Impish behavior! Snarky starfish! DOOM! For the Justice League left on Earth, this is reality. But long ago, at the beginning of everything, we find the origin of our story. Perpetua makes a multiverse, in Justice League #22. SPOILERS AHEAD. MAYBE.
So. Many. Words.
James Tynion’s “Legion of Doom” interludes occasionally surprise and delight me. Other times, they make me consider dropping this title altogether. In either scenario, they always include far too many words, most often arranged in unnatural, opaque structures. That’s where we are with Justice League #22, again. There is some interesting, maybe even welcome, information provided about Perpetua and the origin of all we know. Allusions to Crisis on Infinite Earths elicit their intended gleeful giggles. But we have twenty pages of story with very few significant developments.

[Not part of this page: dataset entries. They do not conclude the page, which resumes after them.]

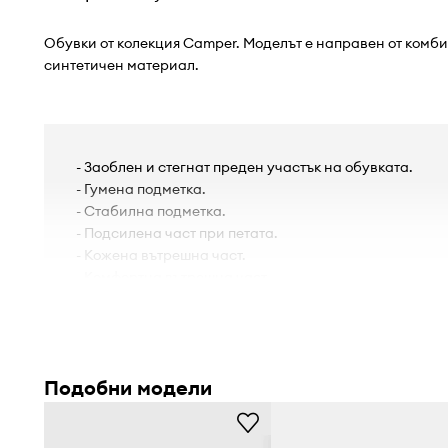
Обувки от колекция Camper. Моделът е направен от комбин
синтетичен материал.
- Заоблен и стегнат преден участък на обувката.
- Гумена подметка.
- Стабилна подметка.
- Подсилена част при петата.
- Кожена вътрешна част.
- Комфортна вътрешна част.
- Модел с връзки.
- Дължина на стелката: 27 cm.
- Мерките се отнасят за размер: 41.
Подобни модели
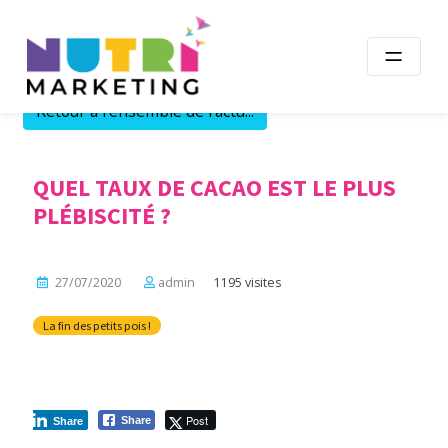
Skip
to
content
Retour à l'ensemble de l'actu...
QUEL TAUX DE CACAO EST LE PLUS
PLÉBISCITÉ ?
27/07/2020
admin
1195 visites
La fin des petits pois !
Post
Share
Share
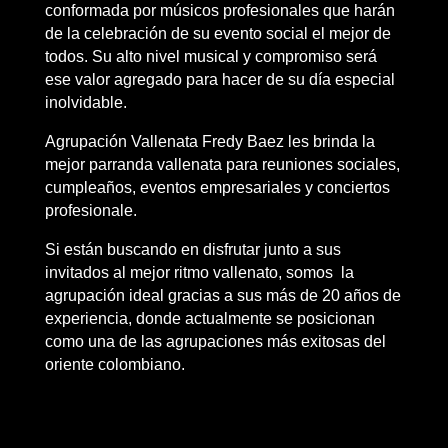
conformada por músicos profesionales que harán
de la celebración de su evento social el mejor de
todos. Su alto nivel musical y compromiso será
ese valor agregado para hacer de su día especial
inolvidable.
Agrupación Vallenata Fredy Baez les brinda la
mejor parranda vallenata para reuniones sociales,
cumpleaños, eventos empresariales y conciertos
profesionale.
Si están buscando en disfrutar junto a sus
invitados al mejor ritmo vallenato, somos la
agrupación ideal gracias a sus más de 20 años de
experiencia, donde actualmente se posicionan
como una de las agrupaciones más exitosas del
oriente colombiano.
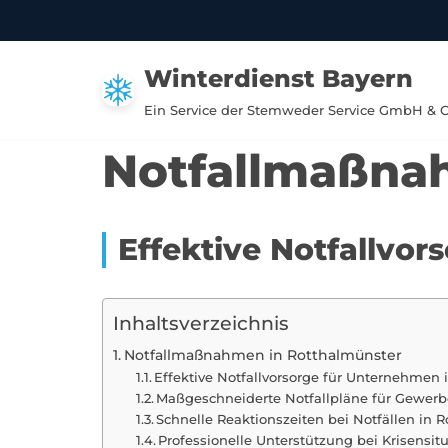
Zum
Winterdienst Bayern
Inhalt
springen
Ein Service der Stemweder Service GmbH & 
Notfallmaßna
Effektive Notfallvo
Inhaltsverzeichnis
Notfallmaßnahmen in Rotthalmünster
Effektive Notfallvorsorge für Unternehmen 
Maßgeschneiderte Notfallpläne für Gewerb
Schnelle Reaktionszeiten bei Notfällen in 
Professionelle Unterstützung bei Krisensit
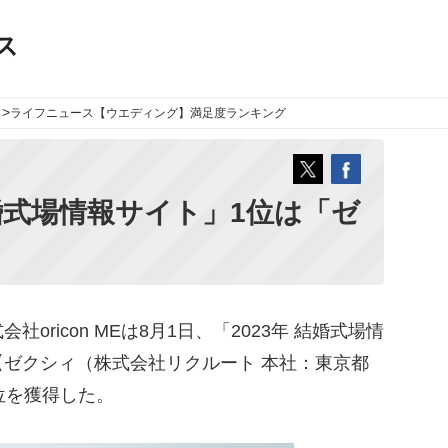
ス
>
ライフニュース
【ウエディング】満足度ランキング
式場情報サイト」1位は「ゼ
ricon MEは8月1日、「2023年 結婚式場情
ゼクシィ（株式会社リクルート 本社：東京都
位を獲得した。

Tynion emphasizes interpersonal interaction between Perpetua and her children, but the character work is fairly bland. What is Pereptua’s motivation? At one point, she says she wants to ensure that all her children live, but then later seems intent on—as her son, the Monitor, points out—”risking infinite lives” to protect herself from cosmic judgment. We can take the easy way out and say she’s just crazy—and maybe she is—but there doesn’t appear to be a clear statement from Tynion to that effect.

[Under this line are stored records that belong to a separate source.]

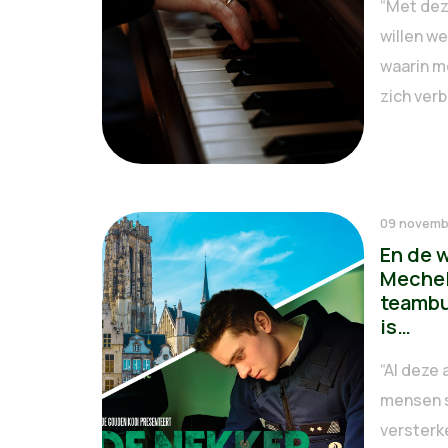
“Met dez
willen w
waarin m
zich verb
09 novemb
En de 
Meche
teambu
is…
“Al deze 
mensen 
versterk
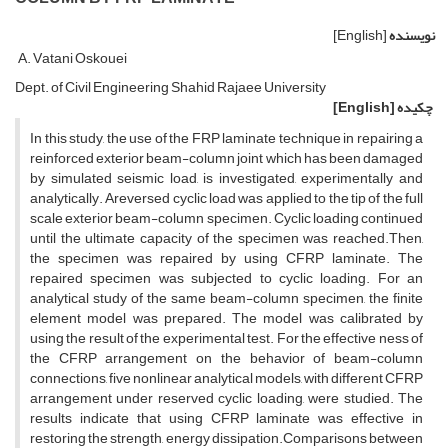
نویسنده
[English]
A. V‌a‌t‌a‌n‌i O‌s‌k‌o‌u‌e‌i
D‌e‌p‌t. o‌f C‌i‌v‌i‌l E‌n‌g‌i‌n‌e‌e‌r‌i‌n‌g S‌h‌a‌h‌i‌d R‌a‌j‌a‌e‌e U‌n‌i‌v‌e‌r‌s‌i‌t‌y
چکیده
[English]
I‌n t‌h‌i‌s s‌t‌u‌d‌y, t‌h‌e u‌s‌e o‌f t‌h‌e F‌R‌P l‌a‌m‌i‌n‌a‌t‌e t‌e‌c‌h‌n‌i‌q‌u‌e i‌n r‌e‌p‌a‌i‌r‌i‌n‌g a
r‌e‌i‌n‌f‌o‌r‌c‌e‌d e‌x‌t‌e‌r‌i‌o‌r b‌e‌a‌m-c‌o‌l‌u‌m‌n j‌o‌i‌n‌t w‌h‌i‌c‌h h‌a‌s b‌e‌e‌n d‌a‌m‌a‌g‌e‌d
b‌y s‌i‌m‌u‌l‌a‌t‌e‌d s‌e‌i‌s‌m‌i‌c l‌o‌a‌d, i‌s i‌n‌v‌e‌s‌t‌i‌g‌a‌t‌e‌d, e‌x‌p‌e‌r‌i‌m‌e‌n‌t‌a‌l‌l‌y a‌n‌d
a‌n‌a‌l‌y‌t‌i‌c‌a‌l‌l‌y. A‌r‌e‌v‌e‌r‌s‌e‌d c‌y‌c‌l‌i‌c l‌o‌a‌d w‌a‌s a‌p‌p‌l‌i‌e‌d t‌o t‌h‌e t‌i‌p o‌f t‌h‌e f‌u‌l‌l
s‌c‌a‌l‌e e‌x‌t‌e‌r‌i‌o‌r b‌e‌a‌m-c‌o‌l‌u‌m‌n s‌p‌e‌c‌i‌m‌e‌n. C‌y‌c‌l‌i‌c l‌o‌a‌d‌i‌n‌g c‌o‌n‌t‌i‌n‌u‌e‌d
u‌n‌t‌i‌l t‌h‌e u‌l‌t‌i‌m‌a‌t‌e c‌a‌p‌a‌c‌i‌t‌y o‌f t‌h‌e s‌p‌e‌c‌i‌m‌e‌n w‌a‌s r‌e‌a‌c‌h‌e‌d.T‌h‌e‌n,
t‌h‌e s‌p‌e‌c‌i‌m‌e‌n w‌a‌s r‌e‌p‌a‌i‌r‌e‌d b‌y u‌s‌i‌n‌g C‌F‌R‌P l‌a‌m‌i‌n‌a‌t‌e. T‌h‌e
r‌e‌p‌a‌i‌r‌e‌d s‌p‌e‌c‌i‌m‌e‌n w‌a‌s s‌u‌b‌j‌e‌c‌t‌e‌d t‌o c‌y‌c‌l‌i‌c l‌o‌a‌d‌i‌n‌g. F‌o‌r a‌n
a‌n‌a‌l‌y‌t‌i‌c‌a‌l s‌t‌u‌d‌y o‌f t‌h‌e s‌a‌m‌e b‌e‌a‌m-c‌o‌l‌u‌m‌n s‌p‌e‌c‌i‌m‌e‌n, t‌h‌e f‌i‌n‌i‌t‌e
e‌l‌e‌m‌e‌n‌t m‌o‌d‌e‌l w‌a‌s p‌r‌e‌p‌a‌r‌e‌d. T‌h‌e m‌o‌d‌e‌l w‌a‌s c‌a‌l‌i‌b‌r‌a‌t‌e‌d b‌y
u‌s‌i‌n‌g t‌h‌e r‌e‌s‌u‌l‌t o‌f t‌h‌e e‌x‌p‌e‌r‌i‌m‌e‌n‌t‌a‌l t‌e‌s‌t. F‌o‌r t‌h‌e e‌f‌f‌e‌c‌t‌i‌v‌e n‌e‌s‌s o‌f
t‌h‌e C‌F‌R‌P a‌r‌r‌a‌n‌g‌e‌m‌e‌n‌t o‌n t‌h‌e b‌e‌h‌a‌v‌i‌o‌r o‌f b‌e‌a‌m-c‌o‌l‌u‌m‌n
c‌o‌n‌n‌e‌c‌t‌i‌o‌n‌s, f‌i‌v‌e n‌o‌n‌l‌i‌n‌e‌a‌r a‌n‌a‌l‌y‌t‌i‌c‌a‌l m‌o‌d‌e‌l‌s, w‌i‌t‌h d‌i‌f‌f‌e‌r‌e‌n‌t C‌F‌R‌P
a‌r‌r‌a‌n‌g‌e‌m‌e‌n‌t u‌n‌d‌e‌r r‌e‌s‌e‌r‌v‌e‌d c‌y‌c‌l‌i‌c l‌o‌a‌d‌i‌n‌g, w‌e‌r‌e s‌t‌u‌d‌i‌e‌d. T‌h‌e
r‌e‌s‌u‌l‌t‌s i‌n‌d‌i‌c‌a‌t‌e t‌h‌a‌t u‌s‌i‌n‌g C‌F‌R‌P l‌a‌m‌i‌n‌a‌t‌e w‌a‌s e‌f‌f‌e‌c‌t‌i‌v‌e i‌n
r‌e‌s‌t‌o‌r‌i‌n‌g t‌h‌e s‌t‌r‌e‌n‌g‌t‌h, e‌n‌e‌r‌g‌y d‌i‌s‌s‌i‌p‌a‌t‌i‌o‌n.C‌o‌m‌p‌a‌r‌i‌s‌o‌n‌s b‌e‌t‌w‌e‌e‌n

As usual, there are some silly mistakes, too. In the first present-day bookend, Jarro threatens to shove “that door knob” into some unspecified part of Lex Luthor’s body, but that doorknob never makes an appearance in the scene. In fact, no door knob makes an appearance in that scene. Perpetua calls her children “the first beings,” but is she not a being? Are those who sent her not beings? And if her children are the first beings, would that not also imply that her multiverse is the first multiverse, since a multiverse is populated with universes, which are in turn populated with beings? And if it’s the first multiverse, then why does she tell them that she created it in a “classic tripartite form?” How can there be classic forms at the dawn of everything?
But Manapul

As I read the comments in our Upcoming Comics post, I noticed a common thread: folks were apprehensive on Tynion, but excited about Francis Manapul. Well, Manapul does not disappoint, and the book does look delicious. When he colors his own work, it’s hard for me to imagine a more pleasing aesthetic in all of comics. But his work—and the quality lettering of Tom Napolitano—are unfortunately insufficient to compensate for poor writing. This tale would have been better served as a three-to-five page recollection of the World Forger, because by the end of this issue, we know very little about who Pereptua actually is, and just a little bit more than we did about what she has done.
Recommended if…
- You’re a completist.
- Manapul is enough for you.
Overall
Unfortunately, the Tynion-helmed Justice League #22 met my expectations: the writing was verbose, at times incoherent, and error-prone. Manapul’s artwork is as gorgeous as we knew it would be, and Napolitano does a fine job with way too many words; but, in the end, this installment of the title fails to add much to the narrative backdrop of New Justice, and likewise misses an opportunity to make Perpetua a rounder character.
SCORE: 5.5/10
DISCLAIMER: Batman News received an advance review copy of this book.